It’s official BellaNaijarians, The New York Times can’t get enough of Nigeria.
If you thought that raised a lot of eyebrows, wait till you read this one published yesterday.
Seth D. Kaplan, a lecturer at Johns Hopkins University, writes on “What Makes Lagos a Model City“.
Although the lecturer and author profiles Lagos as the possible solution to the deteriorating state of the country, he begins by pointing out the flaws.
“Nigeria is arguably the worst run of the world’s seven most populated countries. Despite earning hundreds of billions of dollars in oil revenue over the past decade, it is expected by 2015, by some calculations, to have the second-most destitute people in the world after India.” he says.
He then goes on to state “But its largest city, Lagos, which until recently was known as one of the world’s most difficult cities to govern, seems to have turned a corner.”

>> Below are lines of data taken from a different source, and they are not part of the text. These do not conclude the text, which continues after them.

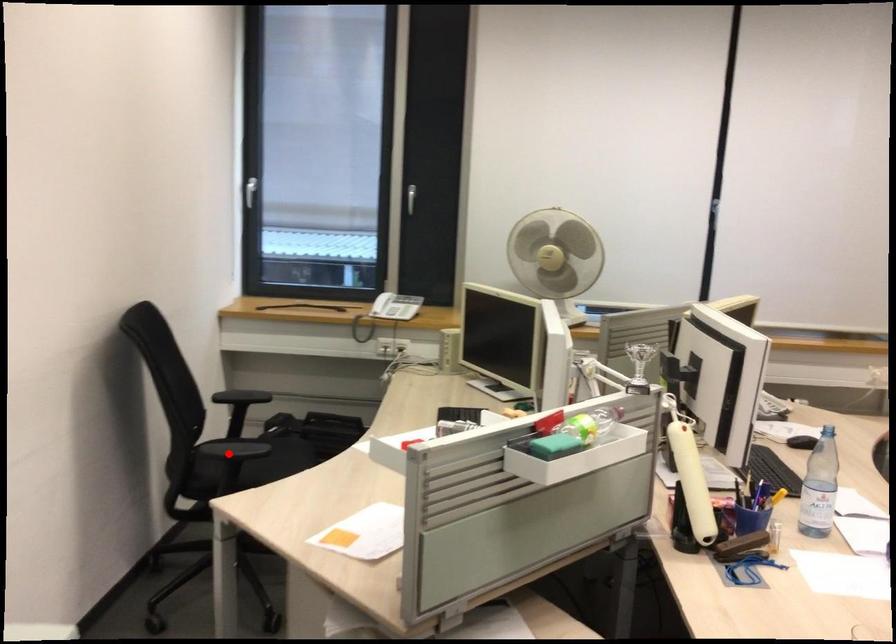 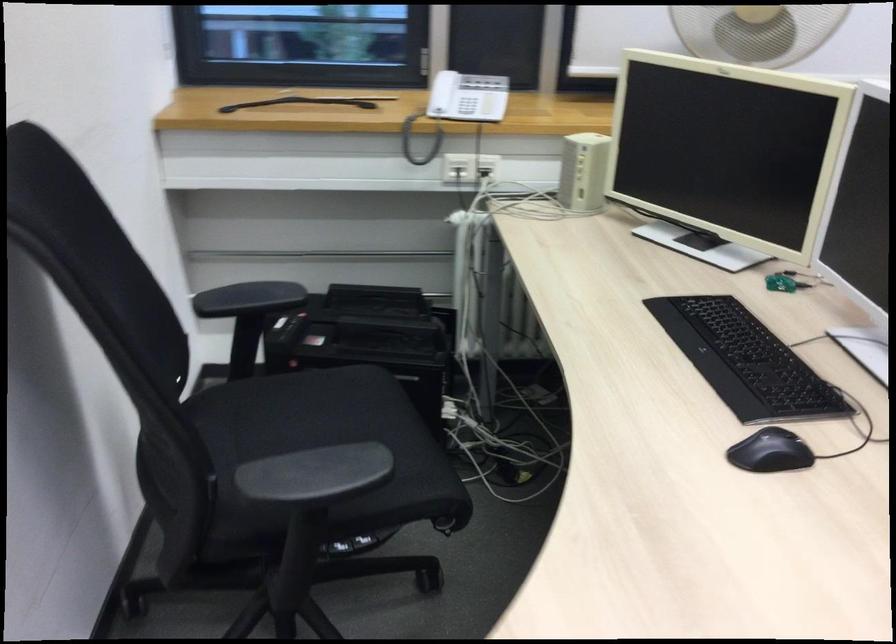 Question: I am providing you with two images of the same scene from different viewpoints. A red point is shown in image1. For the corresponding object point in image2, is it positioned nearer or farther from the camera?

Choices:
 (A) Nearer
 (B) Farther

Answer: (A) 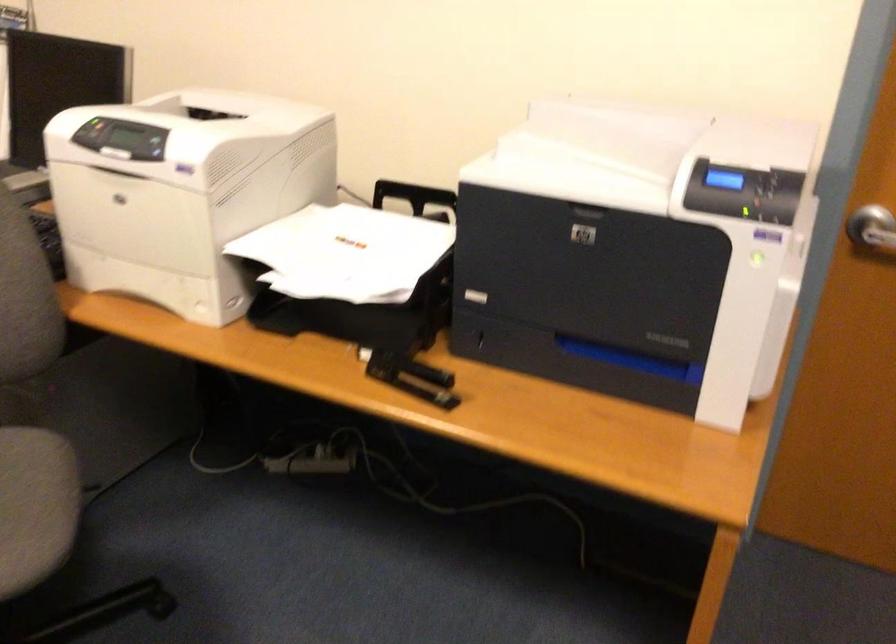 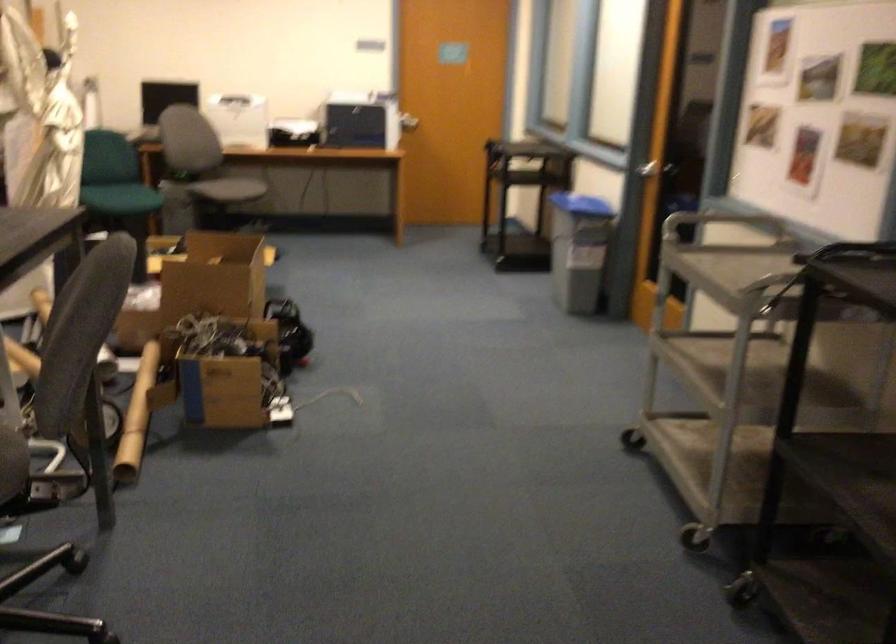 Question: I am providing you with two images of the same scene from different viewpoints. Which of the following objects are not visible in image2?

Choices:
 (A) silver door handle
 (B) chair sitting surface
 (C) green chair sitting surface
 (D) magenta trash can

Answer: (B) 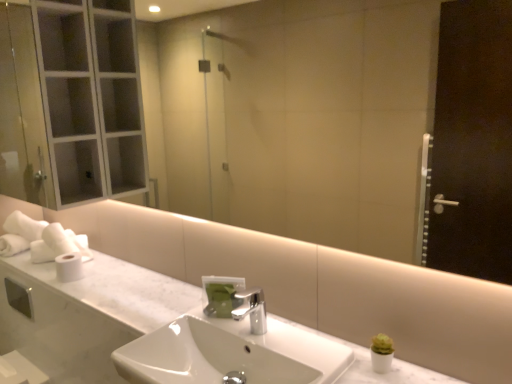 Question: Can you confirm if polished metallic faucet at center is thinner than white matte toilet paper at left, which ranks as the 1th toilet paper in front-to-back order?

Choices:
 (A) no
 (B) yes

Answer: (A)

Question: Does polished metallic faucet at center come behind white matte toilet paper at left, which ranks as the 1th toilet paper in front-to-back order?

Choices:
 (A) yes
 (B) no

Answer: (B)

Question: From a real-world perspective, is polished metallic faucet at center over white matte toilet paper at left, which ranks as the 1th toilet paper in front-to-back order?

Choices:
 (A) no
 (B) yes

Answer: (B)

Question: Would you say white matte toilet paper at left, which ranks as the second toilet paper in back-to-front order, is part of polished metallic faucet at center's contents?

Choices:
 (A) yes
 (B) no

Answer: (B)

Question: From a real-world perspective, does polished metallic faucet at center sit lower than white matte toilet paper at left, which ranks as the 1th toilet paper in front-to-back order?

Choices:
 (A) no
 (B) yes

Answer: (A)

Question: Is green matte soap dispenser at center in front of or behind white glossy sink at center in the image?

Choices:
 (A) front
 (B) behind

Answer: (B)

Question: Considering the relative positions of green matte soap dispenser at center and white glossy sink at center in the image provided, is green matte soap dispenser at center to the left or to the right of white glossy sink at center?

Choices:
 (A) left
 (B) right

Answer: (A)

Question: Which is correct: green matte soap dispenser at center is inside white glossy sink at center, or outside of it?

Choices:
 (A) outside
 (B) inside

Answer: (A)

Question: Does point (221, 301) appear closer or farther from the camera than point (278, 375)?

Choices:
 (A) closer
 (B) farther

Answer: (B)

Question: Is point (208, 312) positioned closer to the camera than point (37, 246)?

Choices:
 (A) farther
 (B) closer

Answer: (B)

Question: Relative to white matte toilet paper at left, marked as the 2th toilet paper in a front-to-back arrangement, is green matte soap dispenser at center in front or behind?

Choices:
 (A) front
 (B) behind

Answer: (A)

Question: Is green matte soap dispenser at center wider or thinner than white matte toilet paper at left, the first toilet paper from the back?

Choices:
 (A) wide
 (B) thin

Answer: (B)

Question: Is green matte soap dispenser at center to the left or to the right of white matte toilet paper at left, marked as the 2th toilet paper in a front-to-back arrangement, in the image?

Choices:
 (A) right
 (B) left

Answer: (A)

Question: In terms of height, does white glossy sink at center look taller or shorter compared to polished metallic faucet at center?

Choices:
 (A) short
 (B) tall

Answer: (B)

Question: Is white glossy sink at center bigger or smaller than polished metallic faucet at center?

Choices:
 (A) big
 (B) small

Answer: (A)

With the improved social amenities, Kaplan says Lagos with a population of 21 million, has had steady improvement unlike any other city in the country. He also believes such strategy in reshaping the state, can be used in creating a better federation.
He praises the metropolitan city that “it may be pointing the way to a strategy by which fragile states might begin to succeed”. The fragile states in countries like Nigeria, Iraq and Yemen contain a rising number of the world’s poor which have become a focus of international aid efforts.
He also narrates how the turnaround has led to a more democratic state, whereby leaders are elected or turned out of offices.